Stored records
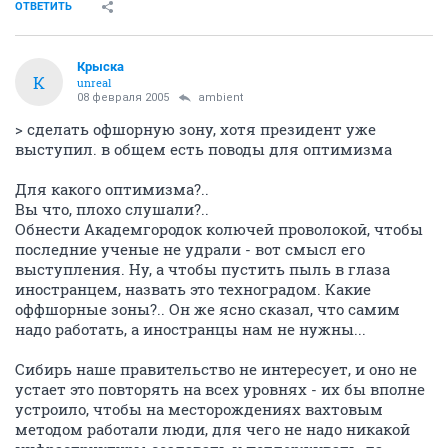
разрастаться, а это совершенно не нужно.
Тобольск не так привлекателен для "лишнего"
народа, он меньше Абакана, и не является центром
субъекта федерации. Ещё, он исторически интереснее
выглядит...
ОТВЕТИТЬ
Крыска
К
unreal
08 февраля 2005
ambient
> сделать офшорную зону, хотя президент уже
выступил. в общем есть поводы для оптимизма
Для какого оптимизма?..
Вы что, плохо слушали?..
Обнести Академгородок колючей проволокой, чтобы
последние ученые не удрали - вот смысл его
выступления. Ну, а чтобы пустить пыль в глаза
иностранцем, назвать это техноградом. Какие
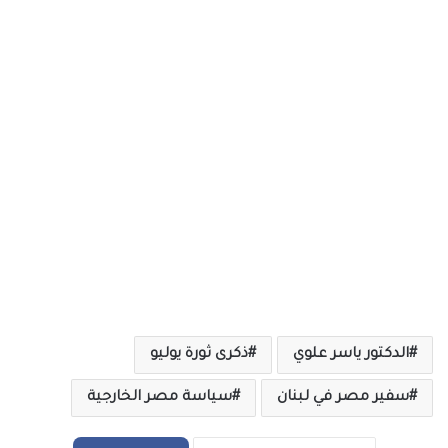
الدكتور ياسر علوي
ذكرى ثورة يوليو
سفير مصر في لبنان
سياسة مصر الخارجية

--

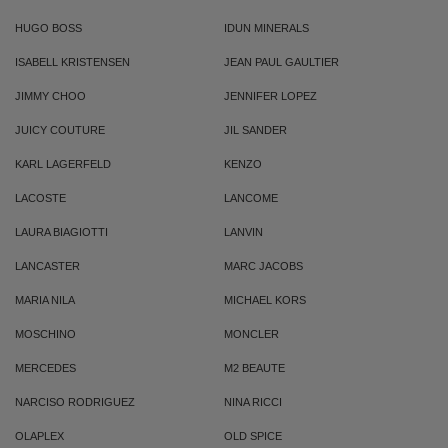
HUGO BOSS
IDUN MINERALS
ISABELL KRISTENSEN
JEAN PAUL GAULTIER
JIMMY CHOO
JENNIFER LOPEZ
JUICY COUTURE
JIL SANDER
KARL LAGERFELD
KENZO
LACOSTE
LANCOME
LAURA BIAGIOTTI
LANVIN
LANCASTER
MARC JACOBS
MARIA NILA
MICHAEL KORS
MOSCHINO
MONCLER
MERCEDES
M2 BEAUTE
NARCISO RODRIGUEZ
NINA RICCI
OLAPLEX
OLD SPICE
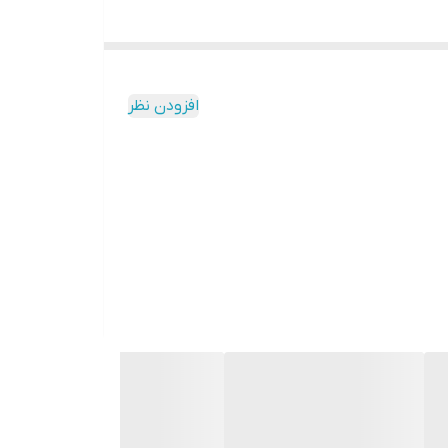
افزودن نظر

* * *

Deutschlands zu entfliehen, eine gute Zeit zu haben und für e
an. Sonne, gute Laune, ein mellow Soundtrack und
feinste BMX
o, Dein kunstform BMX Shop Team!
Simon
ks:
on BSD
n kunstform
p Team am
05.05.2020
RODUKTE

● **PROBLEM TO SOLVE**
Exactly the lines above, from the one containing "Вы что, плохо слушали?.." down to the one containing "سياسة مصر الخارجية", are to be repeated, including both ends. Pictures are not part of the copy.

● **RESULT FOR THIS EXERCISE**
Вы что, плохо слушали?..
Обнести Академгородок колючей проволокой, чтобы
последние ученые не удрали - вот смысл его
выступления. Ну, а чтобы пустить пыль в глаза
иностранцем, назвать это техноградом. Какие
الدكتور ياسر علوي
ذكرى ثورة يوليو
سفير مصر في لبنان
سياسة مصر الخارجية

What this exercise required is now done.